(Exercise)
An exact transcription of all the records is required, minus the images.

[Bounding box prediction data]
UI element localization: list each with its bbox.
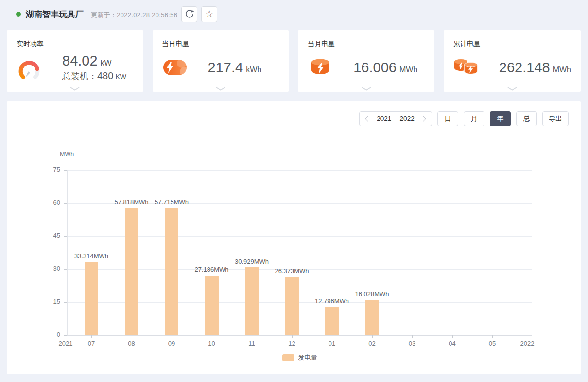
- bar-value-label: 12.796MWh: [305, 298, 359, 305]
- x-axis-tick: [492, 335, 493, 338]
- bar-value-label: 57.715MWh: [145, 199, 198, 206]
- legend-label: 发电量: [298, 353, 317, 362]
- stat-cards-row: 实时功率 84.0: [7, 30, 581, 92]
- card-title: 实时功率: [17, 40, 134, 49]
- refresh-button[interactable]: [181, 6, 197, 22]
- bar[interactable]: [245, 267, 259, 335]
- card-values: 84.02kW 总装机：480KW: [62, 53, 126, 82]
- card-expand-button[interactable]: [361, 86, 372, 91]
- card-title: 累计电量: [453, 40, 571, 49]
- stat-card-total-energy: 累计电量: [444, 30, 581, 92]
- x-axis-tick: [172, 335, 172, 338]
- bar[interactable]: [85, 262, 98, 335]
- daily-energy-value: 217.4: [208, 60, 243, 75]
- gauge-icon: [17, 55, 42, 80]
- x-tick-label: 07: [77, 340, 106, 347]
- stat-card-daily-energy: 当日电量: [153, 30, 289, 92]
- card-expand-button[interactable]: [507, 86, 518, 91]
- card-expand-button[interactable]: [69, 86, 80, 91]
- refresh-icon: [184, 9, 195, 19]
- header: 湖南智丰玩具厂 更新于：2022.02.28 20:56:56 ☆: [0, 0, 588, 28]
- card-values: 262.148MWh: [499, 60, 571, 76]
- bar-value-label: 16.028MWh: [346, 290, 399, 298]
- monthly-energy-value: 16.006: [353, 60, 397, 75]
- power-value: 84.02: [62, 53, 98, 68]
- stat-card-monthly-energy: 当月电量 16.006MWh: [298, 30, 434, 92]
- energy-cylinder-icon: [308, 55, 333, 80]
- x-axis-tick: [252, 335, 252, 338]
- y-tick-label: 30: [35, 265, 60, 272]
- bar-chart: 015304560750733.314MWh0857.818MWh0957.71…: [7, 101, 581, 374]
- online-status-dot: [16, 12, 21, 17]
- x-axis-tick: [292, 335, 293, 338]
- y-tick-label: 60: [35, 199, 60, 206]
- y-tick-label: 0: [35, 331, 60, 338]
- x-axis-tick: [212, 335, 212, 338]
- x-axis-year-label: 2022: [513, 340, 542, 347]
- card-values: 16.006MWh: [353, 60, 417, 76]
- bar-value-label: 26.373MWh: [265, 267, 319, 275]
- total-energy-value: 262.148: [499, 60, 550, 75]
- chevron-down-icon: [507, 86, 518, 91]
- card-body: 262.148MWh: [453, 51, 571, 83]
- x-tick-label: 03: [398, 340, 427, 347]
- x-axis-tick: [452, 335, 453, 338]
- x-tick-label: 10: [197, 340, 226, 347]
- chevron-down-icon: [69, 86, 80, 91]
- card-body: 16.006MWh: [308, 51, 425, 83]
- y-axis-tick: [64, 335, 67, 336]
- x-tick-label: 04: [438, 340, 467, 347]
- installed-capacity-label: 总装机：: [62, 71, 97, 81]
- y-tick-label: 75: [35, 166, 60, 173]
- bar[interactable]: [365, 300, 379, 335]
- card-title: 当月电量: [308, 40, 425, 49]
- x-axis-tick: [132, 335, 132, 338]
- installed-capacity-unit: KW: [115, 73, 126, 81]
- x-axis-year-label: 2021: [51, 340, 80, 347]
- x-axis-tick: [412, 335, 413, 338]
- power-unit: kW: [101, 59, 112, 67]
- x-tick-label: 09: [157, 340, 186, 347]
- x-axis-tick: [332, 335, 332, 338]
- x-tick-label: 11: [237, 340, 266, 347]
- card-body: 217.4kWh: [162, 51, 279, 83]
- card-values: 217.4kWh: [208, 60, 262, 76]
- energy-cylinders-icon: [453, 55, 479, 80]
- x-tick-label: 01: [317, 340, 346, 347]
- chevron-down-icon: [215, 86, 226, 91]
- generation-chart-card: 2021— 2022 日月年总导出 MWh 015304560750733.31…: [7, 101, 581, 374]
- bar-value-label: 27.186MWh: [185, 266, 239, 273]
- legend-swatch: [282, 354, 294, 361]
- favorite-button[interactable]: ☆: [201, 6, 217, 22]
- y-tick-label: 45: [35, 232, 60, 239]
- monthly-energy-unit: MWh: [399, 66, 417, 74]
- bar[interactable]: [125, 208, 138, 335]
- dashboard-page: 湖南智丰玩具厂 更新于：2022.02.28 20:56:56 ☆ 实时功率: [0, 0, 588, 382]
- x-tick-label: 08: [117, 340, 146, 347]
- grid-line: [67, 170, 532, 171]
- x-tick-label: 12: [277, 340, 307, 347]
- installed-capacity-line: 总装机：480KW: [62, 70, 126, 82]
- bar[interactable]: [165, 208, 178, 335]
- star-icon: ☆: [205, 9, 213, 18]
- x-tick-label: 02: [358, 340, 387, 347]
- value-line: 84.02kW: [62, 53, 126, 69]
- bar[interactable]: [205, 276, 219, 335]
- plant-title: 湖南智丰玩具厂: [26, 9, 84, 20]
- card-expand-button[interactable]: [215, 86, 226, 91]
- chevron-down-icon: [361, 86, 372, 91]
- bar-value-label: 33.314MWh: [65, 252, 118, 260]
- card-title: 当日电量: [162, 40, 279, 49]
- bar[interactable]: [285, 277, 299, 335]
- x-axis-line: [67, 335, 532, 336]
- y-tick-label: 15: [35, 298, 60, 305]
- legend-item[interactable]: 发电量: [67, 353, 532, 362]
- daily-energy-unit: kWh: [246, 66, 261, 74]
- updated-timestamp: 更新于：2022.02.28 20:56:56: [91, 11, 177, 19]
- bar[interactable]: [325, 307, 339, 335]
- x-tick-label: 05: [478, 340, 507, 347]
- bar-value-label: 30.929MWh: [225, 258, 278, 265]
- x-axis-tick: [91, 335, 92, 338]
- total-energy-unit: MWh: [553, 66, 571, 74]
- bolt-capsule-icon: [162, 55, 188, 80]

(Answer to the exercise)
UI element localization: list each with its bbox.
- bar-value-label: 12.796MWh: [305, 298, 359, 305]
- x-axis-tick: [492, 335, 493, 338]
- bar-value-label: 57.715MWh: [145, 199, 198, 206]
- legend-label: 发电量: [298, 353, 317, 362]
- stat-cards-row: 实时功率 84.0: [7, 30, 581, 92]
- card-title: 实时功率: [17, 40, 134, 49]
- refresh-button[interactable]: [181, 6, 197, 22]
- bar[interactable]: [245, 267, 259, 335]
- card-values: 84.02kW 总装机：480KW: [62, 53, 126, 82]
- card-expand-button[interactable]: [361, 86, 372, 91]
- card-title: 累计电量: [453, 40, 571, 49]
- stat-card-total-energy: 累计电量: [444, 30, 581, 92]
- x-axis-tick: [172, 335, 172, 338]
- bar[interactable]: [85, 262, 98, 335]
- daily-energy-value: 217.4: [208, 60, 243, 75]
- gauge-icon: [17, 55, 42, 80]
- x-tick-label: 07: [77, 340, 106, 347]
- stat-card-daily-energy: 当日电量: [153, 30, 289, 92]
- card-expand-button[interactable]: [507, 86, 518, 91]
- card-expand-button[interactable]: [69, 86, 80, 91]
- refresh-icon: [184, 9, 195, 19]
- header: 湖南智丰玩具厂 更新于：2022.02.28 20:56:56 ☆: [0, 0, 588, 28]
- card-values: 262.148MWh: [499, 60, 571, 76]
- bar-value-label: 16.028MWh: [346, 290, 399, 298]
- monthly-energy-value: 16.006: [353, 60, 397, 75]
- power-value: 84.02: [62, 53, 98, 68]
- stat-card-monthly-energy: 当月电量 16.006MWh: [298, 30, 434, 92]
- energy-cylinder-icon: [308, 55, 333, 80]
- x-axis-tick: [252, 335, 252, 338]
- y-tick-label: 30: [35, 265, 60, 272]
- bar-chart: 015304560750733.314MWh0857.818MWh0957.71…: [7, 101, 581, 374]
- online-status-dot: [16, 12, 21, 17]
- x-axis-tick: [292, 335, 293, 338]
- y-tick-label: 60: [35, 199, 60, 206]
- y-tick-label: 0: [35, 331, 60, 338]
- x-axis-tick: [212, 335, 212, 338]
- x-axis-year-label: 2022: [513, 340, 542, 347]
- card-values: 16.006MWh: [353, 60, 417, 76]
- bar-value-label: 26.373MWh: [265, 267, 319, 275]
- total-energy-value: 262.148: [499, 60, 550, 75]
- chevron-down-icon: [507, 86, 518, 91]
- card-body: 262.148MWh: [453, 51, 571, 83]
- x-tick-label: 03: [398, 340, 427, 347]
- x-axis-tick: [452, 335, 453, 338]
- x-tick-label: 10: [197, 340, 226, 347]
- chevron-down-icon: [69, 86, 80, 91]
- card-body: 16.006MWh: [308, 51, 425, 83]
- y-axis-tick: [64, 335, 67, 336]
- x-tick-label: 04: [438, 340, 467, 347]
- installed-capacity-label: 总装机：: [62, 71, 97, 81]
- y-tick-label: 75: [35, 166, 60, 173]
- bar[interactable]: [365, 300, 379, 335]
- card-title: 当月电量: [308, 40, 425, 49]
- x-axis-tick: [132, 335, 132, 338]
- installed-capacity-unit: KW: [115, 73, 126, 81]
- x-axis-year-label: 2021: [51, 340, 80, 347]
- x-axis-tick: [412, 335, 413, 338]
- power-unit: kW: [101, 59, 112, 67]
- x-tick-label: 09: [157, 340, 186, 347]
- x-axis-tick: [332, 335, 332, 338]
- x-tick-label: 11: [237, 340, 266, 347]
- card-body: 217.4kWh: [162, 51, 279, 83]
- card-values: 217.4kWh: [208, 60, 262, 76]
- energy-cylinders-icon: [453, 55, 479, 80]
- x-tick-label: 01: [317, 340, 346, 347]
- chevron-down-icon: [215, 86, 226, 91]
- generation-chart-card: 2021— 2022 日月年总导出 MWh 015304560750733.31…: [7, 101, 581, 374]
- bar-value-label: 27.186MWh: [185, 266, 239, 273]
- legend-swatch: [282, 354, 294, 361]
- favorite-button[interactable]: ☆: [201, 6, 217, 22]
- y-tick-label: 45: [35, 232, 60, 239]
- monthly-energy-unit: MWh: [399, 66, 417, 74]
- bar[interactable]: [125, 208, 138, 335]
- dashboard-page: 湖南智丰玩具厂 更新于：2022.02.28 20:56:56 ☆ 实时功率: [0, 0, 588, 382]
- x-tick-label: 08: [117, 340, 146, 347]
- grid-line: [67, 170, 532, 171]
- x-tick-label: 12: [277, 340, 307, 347]
- installed-capacity-line: 总装机：480KW: [62, 70, 126, 82]
- bar[interactable]: [165, 208, 178, 335]
- star-icon: ☆: [205, 9, 213, 18]
- x-tick-label: 02: [358, 340, 387, 347]
- value-line: 84.02kW: [62, 53, 126, 69]
- bar[interactable]: [205, 276, 219, 335]
- plant-title: 湖南智丰玩具厂: [26, 9, 84, 20]
- card-expand-button[interactable]: [215, 86, 226, 91]
- chevron-down-icon: [361, 86, 372, 91]
- bar-value-label: 33.314MWh: [65, 252, 118, 260]
- card-title: 当日电量: [162, 40, 279, 49]
- bar[interactable]: [285, 277, 299, 335]
- x-axis-line: [67, 335, 532, 336]
- y-tick-label: 15: [35, 298, 60, 305]
- legend-item[interactable]: 发电量: [67, 353, 532, 362]
- daily-energy-unit: kWh: [246, 66, 261, 74]
- updated-timestamp: 更新于：2022.02.28 20:56:56: [91, 11, 177, 19]
- bar[interactable]: [325, 307, 339, 335]
- x-tick-label: 05: [478, 340, 507, 347]
- bar-value-label: 30.929MWh: [225, 258, 278, 265]
- x-axis-tick: [91, 335, 92, 338]
- total-energy-unit: MWh: [553, 66, 571, 74]
- bolt-capsule-icon: [162, 55, 188, 80]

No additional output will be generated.